About this exercise:
Report every line of the records that contains the word "Prestador".

Information:
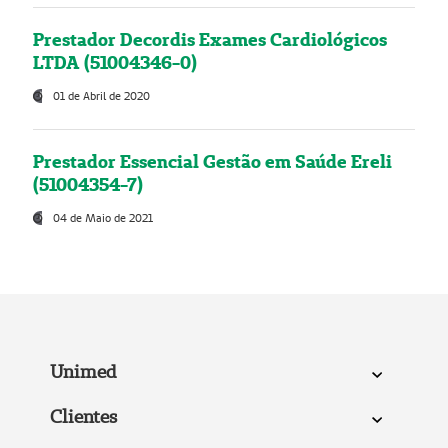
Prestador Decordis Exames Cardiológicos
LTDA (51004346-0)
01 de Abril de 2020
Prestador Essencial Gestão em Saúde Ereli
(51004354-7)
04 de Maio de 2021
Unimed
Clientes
==
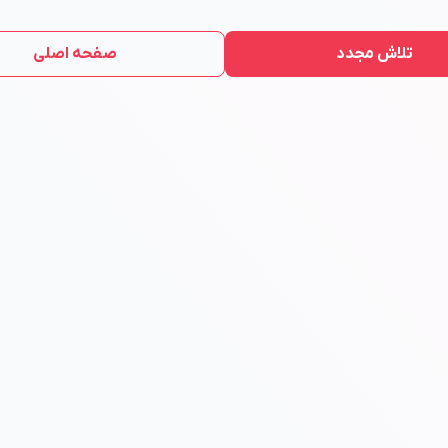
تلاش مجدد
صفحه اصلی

Response for this exercise:
Prestador Decordis Exames Cardiológicos
Prestador Essencial Gestão em Saúde Ereli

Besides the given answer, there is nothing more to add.